How to become a cardiologist

Updated February 21, 2017

With the rise in diseases like hypertension and high cholesterol, cardiologists are needed now more than ever. They educate patients about the risks of stroke, heart attacks and heart failure. They're responsible for performing EKGs, treadmill stress tests, echocardiograms, cardiac catheterizations and angioplasties.

Get a bachelor's degree in an analytical subject like life sciences, chemistry, economics, engineering or psychology. It's not necessary to do a premed curriculum to succeed as a cardiologist.

Take the Medical College Admission Test (MCAT) to get into medical school. Check out the Liaison Committee of Medical Education (LCME), which accredits medical schools in the United States and Canada.

Concentrate on internal medicine in medical school. You learn about preventing, diagnosing and treating diseases affecting all organ systems. Cardiology specialization comes later.

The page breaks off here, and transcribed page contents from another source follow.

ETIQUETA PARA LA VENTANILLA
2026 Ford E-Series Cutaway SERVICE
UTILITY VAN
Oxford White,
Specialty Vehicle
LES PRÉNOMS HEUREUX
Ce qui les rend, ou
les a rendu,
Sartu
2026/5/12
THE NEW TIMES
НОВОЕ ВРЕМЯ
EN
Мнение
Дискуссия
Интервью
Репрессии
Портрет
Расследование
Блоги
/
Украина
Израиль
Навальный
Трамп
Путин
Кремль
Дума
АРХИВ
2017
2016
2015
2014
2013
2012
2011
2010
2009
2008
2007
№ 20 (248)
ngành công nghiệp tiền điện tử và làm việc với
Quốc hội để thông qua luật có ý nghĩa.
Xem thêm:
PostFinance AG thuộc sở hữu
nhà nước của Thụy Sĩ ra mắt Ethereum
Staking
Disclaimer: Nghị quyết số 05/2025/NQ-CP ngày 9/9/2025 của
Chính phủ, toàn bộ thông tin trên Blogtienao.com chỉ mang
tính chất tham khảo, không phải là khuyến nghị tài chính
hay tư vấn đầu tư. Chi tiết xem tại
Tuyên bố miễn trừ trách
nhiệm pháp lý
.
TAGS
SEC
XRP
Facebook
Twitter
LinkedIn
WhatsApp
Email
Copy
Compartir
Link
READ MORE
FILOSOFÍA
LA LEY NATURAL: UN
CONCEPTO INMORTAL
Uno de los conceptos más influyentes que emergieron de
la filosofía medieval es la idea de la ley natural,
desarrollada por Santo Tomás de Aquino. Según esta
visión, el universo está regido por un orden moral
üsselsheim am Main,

Perform a three year residency program in internal medicine. This is a prerequisite for every cardiologist. You need to treat patients directly during your residency. Your level of responsibility increases as you progress through the program.

Acquire your license to practice medicine in your state. This is a prerequisite to getting certified as a cardiologist by the American Board of Internal Medicine (ABIM).

Get certified by the ABIM. This requires you attended an accredited medical school and meet certain standards in your residency program.

Complete three years of cardiology residency once certified as an internist. This includes performing cardiac catheterizations, EKGs and other cardiac tests.

Take the American Board of Internal Medicine test to get certified as a cardiologist.


Expect another couple of years of study for subspecialties like interventional cardiology, electrophysiology, echocardiography and nuclear cardiology.